My comfort item is the Therm-a-Rest compressible pillow. It’s a little bit bulky, but after years of mediocre nights where I spent most of my after-dark hours re-shuffling the pile of clothes I was using as a makeshift pillow, I am more than happy to carry it. It makes my nights better, which, in turn, makes my days better.
Maybe it’s Corn Nuts, or really good chocolate, but having a tasty treat at camp can make the miles go by faster. Food makes for really good rewards when you’re moving around all day. Plus, your load will get lighter as you work through it.
On frosty mornings, cold fingers can be frustrating and limit your dexterity. Slipping hand warmers in your gloves will warm you up before you get moving.
You can also stick them into your sleeping bag — or your bra, if there are other places that need warming up.
Something to read
Staring at nature is great and all, but so is a good book. And when your body is tired from moving all day, it’s nice to work your mind instead.

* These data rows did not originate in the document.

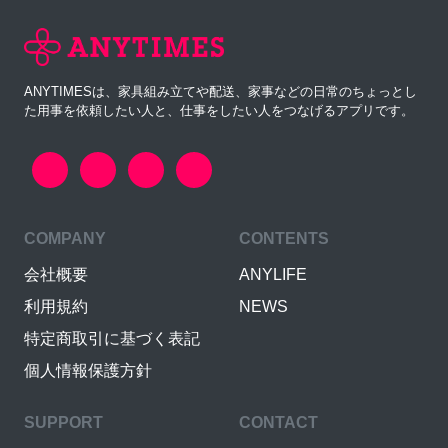
ANYTIMESは、家具組み立てや配送、家事などの日常のちょっとし
た用事を依頼したい人と、仕事をしたい人をつなげるアプリです。
COMPANY
CONTENTS
会社概要
ANYLIFE
利用規約
NEWS
特定商取引に基づく表記
個人情報保護方針
SUPPORT
CONTACT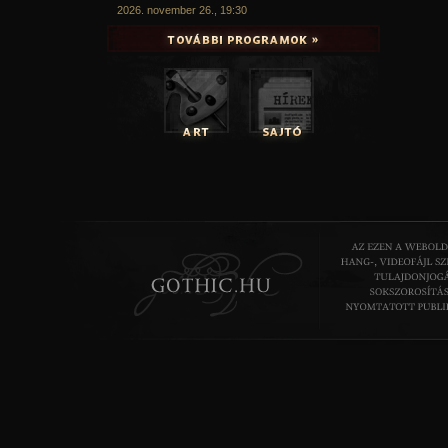
2026. november 26., 19:30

On long backpacking trips, an e-reader like a Kindle — which is light, has a long battery life and can store a bunch of books — can be your best friend.
A friend of mine who trains the Air Force in wilderness skills swears by down booties on long winter trips. He says he gets a hard time at first, but that by the end of the trip everyone is jealous of his kicks and his warm toes.
Or what have you. Not trying to push any priorities here, but if you want something to sip by the campfire, booze is much lighter than beer.